As I’ve read through Flaubert’s works I’ve become increasingly aware of the importance of Set Piece Scenes in his fiction. In a sense the Temptation is a reductio ad absurdam of this approach: it consists of nothing but an apparently endless series of set-piece encounters and scenes. This accounts for the highly static impression it makes on the reader.

One critic compares the entire book to the panoramas created by magic lanterns in the mid-nineteenth century. These enchanted their simpler audiences by projecting a series of images onto a flat wall. You can envisage the entire book as just such a series of slides.

The Temptation Of St Anthony by Joos van Craesbeeck

The Temptation of St Anthony by Joos van Craesbeeck (1650)

Part one – Human frailty

We find Saint Anthony in front of his hut in the desert as the sun sets. The entire book takes place in the space of this one night, from dusk to dawn.

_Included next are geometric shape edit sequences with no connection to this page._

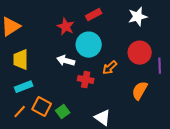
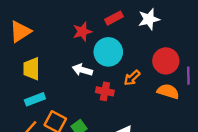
white star: (138, 17) -> (149, 19), moved
red star: (66, 27) -> (82, 32), turned 30
orange semicircle: (140, 91) -> (168, 91), moved, turned 78

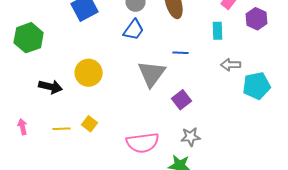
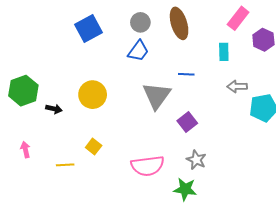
green hexagon: (29, 38) -> (23, 91), moved
black arrow: (51, 87) -> (54, 109), size x0.7
yellow line: (62, 129) -> (65, 165), moved
gray star: (191, 137) -> (196, 160), turned 30

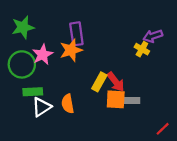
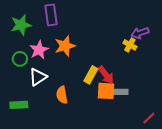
purple rectangle: (76, 34) -> (51, 15), moved
green circle: (22, 64) -> (20, 59), size x0.6
green rectangle: (33, 92) -> (19, 105), moved
white triangle: (41, 107) -> (38, 77), moved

Anthony is moaning about his lot in life and wonders why he didn’t do almost anything else, become a soldier or a teacher. Almost continually his thoughts are interrupted by wolves prowling just outside the light of his torch, or by birds, by strange noises.

Personally, I found almost all the scenes involving Anthony off-putting because he comes across as so wet and feeble. As in Salammbô and the realist novels, I often found the quiet, descriptive passages the most enjoyable, the ones where Flaubert uses his extensive background reading in the period to depict ordinary life of the time. Here he is imagining the life of your ordinary Alexandrian merchant.

The merchants of Alexandria sail upon the river Canopus on holidays, and drink wine in the chalices of lotus-flowers, to a music of tambourines which makes the taverns along the shore tremble! Beyond, trees, made cone-shaped by pruning, protect the quiet farms against the wind of the south. The roof of the lofty house leans upon thin colonettes placed as closely together as the laths of a lattice; and through their interspaces the master, reclining upon his long couch, beholds his plains stretching about him – the hunter among the wheat-fields – the winepress where the vintage is being converted into wine, the oxen treading out the wheat. His children play upon the floor around him; his wife bends down to kiss him.

Anthony sees this vision because he himself is lonely and hungry. The local villagers used to come and give him food, now they’ve stopped. Anthony reminisces about his days back in the city, as a trainee monk, when he was invited by Athanasius to join a set piece debate against the Arians (a very popular type of Christian heresy). Then he sees visions -‘ a stretch of water; then the figure of a prostitute; the corner of a temple, a soldier; a chariot with two white horses, prancing’, then he faints.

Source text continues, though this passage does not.